The discovery of klotho is a truly classic story of the power of scientific observation. In this story the careful observation of a scientist, even when his experiment had gone “awry”, yielded amazing new knowledge. Dr. Kuroo and colleagues were attempting to generate a transgenic mouse, a fairly straightforward process by which DNA expressing a gene of interest is inserted into the genome. However, one cannot control where the DNA inserts and in one line of mice, an interesting and unrelated phenotype developed. The mice were fine until adolescence but rapidly developed an array of disorders consistent with premature aging and died having lived no more than 4 months. What had occurred in these mice was insertion of the transgene into the promoter of the klotho gene. Beyond alterations of lifespan, the knockout mice developed an array of disorders typically only observed in advanced human age. These include physical attributes like thinning skin and hair loss that in the overall scope of life are rather trivial. If the symptoms had stopped there, may not have been so interesting, however in addition to the minor phenotypes the mice developed system wide, lethal dysfunction including arteriosclerosis, osteoporosis, emphysema, and cognitive impairment. The confluence of shortened lifespan and development of age-related disorders resulted in the klotho protein being touted as an age-regulating protein.
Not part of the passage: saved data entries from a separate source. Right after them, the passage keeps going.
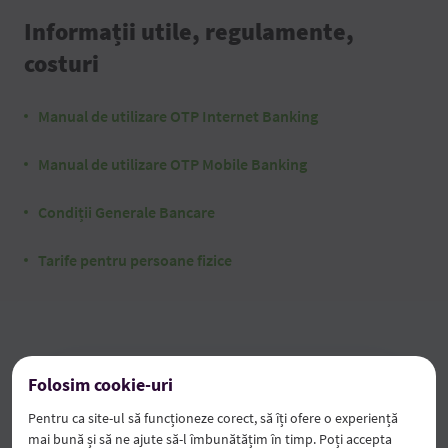
Informații utile, regulamente,
costuri
Manual de utilizare OTP Internet Banking
Manual de utilizare OTP Mobile Banking
Condiții Generale Bancare
Tarife pentru persoane fizice
Folosim cookie-uri
Pentru ca site-ul să funcționeze corect, să îți ofere o experiență
mai bună și să ne ajute să-l îmbunătățim în timp. Poți accepta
However, it is fairly easy to modify the genetic makeup of a mouse such that lifespan is shortened without actually doing something to modify the aging process. Thus to know whether klotho is involved in aging, overexpression of the protein should extend lifespan. And it did by ~30% with more of an effect observed in male mice than female mice. And thus the struggle began to determine how it was that klotho affects aging.
Klotho expression is limited to only a few organs with highest expression in kidney. Subsequent research revealed that klotho was a single pass transmembrane protein. As a transmembrane protein, klotho functions as a co-receptor with FGFR to transduce FGF23 signaling. However, klotho can also be shed from the cell surface and is detected in both serum and cerebrospinal fluid (CSF). This likely accounts for effects observed in places like the lung, where klotho is not produced but an emphysemic phenotype develops in the knockout mouse. As a shed protein, klotho is most noted for its effects as a sialidase and as a signal pathway inhibitor (inhibiting insulin/IGF1, wnt, and TGFβ).
While the kidney is clearly important, our lab’s interest lie in understanding the aging process as it applies to the brain. So what is known about klotho in the brain? The knockout develops cognitive impairment in only 8 weeks of life. Its brain is mildly neurodegenerative with altered expression level of proteins involved in synaptic function, structure, and axonal transport. Although several fantastic studies have been done to describe the brain of the knockout, our understanding of klotho in the brain mechanistically is fairly limited and generally restricted to observation at a single time point near the end of life.

Expression of the klotho protein in the brain is expressed by the choroid plexus and shed into the CSF. Although by Western blot, expression in brain (even when choroid plexus is absent) is clear, anatomical localization studies conflict, largely because of the lack of highly specific klotho antibodies. Use of antibodies claiming to be klotho specific must be validated before assessment of expression can be clear. Thus we undertook a study to identify antibodies that could be used for immunohistochemical detection of klotho that showed expression in wild-type mouse kidney but not in brain. After identifying the one antibody able to do so, we confirmed Western blot findings of brain parenchymal expression. Thus, like the kidney, in the brain, klotho is observed in its transmembrane form (neurons and oligodendrocytes) and in its shed form (from CSF shedding). We then went on to develop our own highly-specific klotho antibodies!
In the last few years our knowledge of the importance of klotho protein in the brain expanded. Importantly, numerous groups demonstrate that klotho expression is disease modifying in a way that would indicate klotho is powerfully neuroprotective. Models of Multiple Sclerosis, Alzheimer’s disease, Parkinson’s Disease, and normal brain aging all show improvement when klotho is increased. Unfortunately, klotho is age-downregulated in the brain. Its absence promotes an environment where cognitive impairment can develop very rapidly. Our work has shown that klotho is critically important for normal hippocampal adult neurogenesis and for synaptic plasticity indicating that the normal function of klotho in the brain is required for activities we associated with the brain. Our lab seeks to understand the molecular mechanisms behind klotho action in the brain to enable thoughtful and well informed therapeutic development to prevent and treat neurodegenerative disease.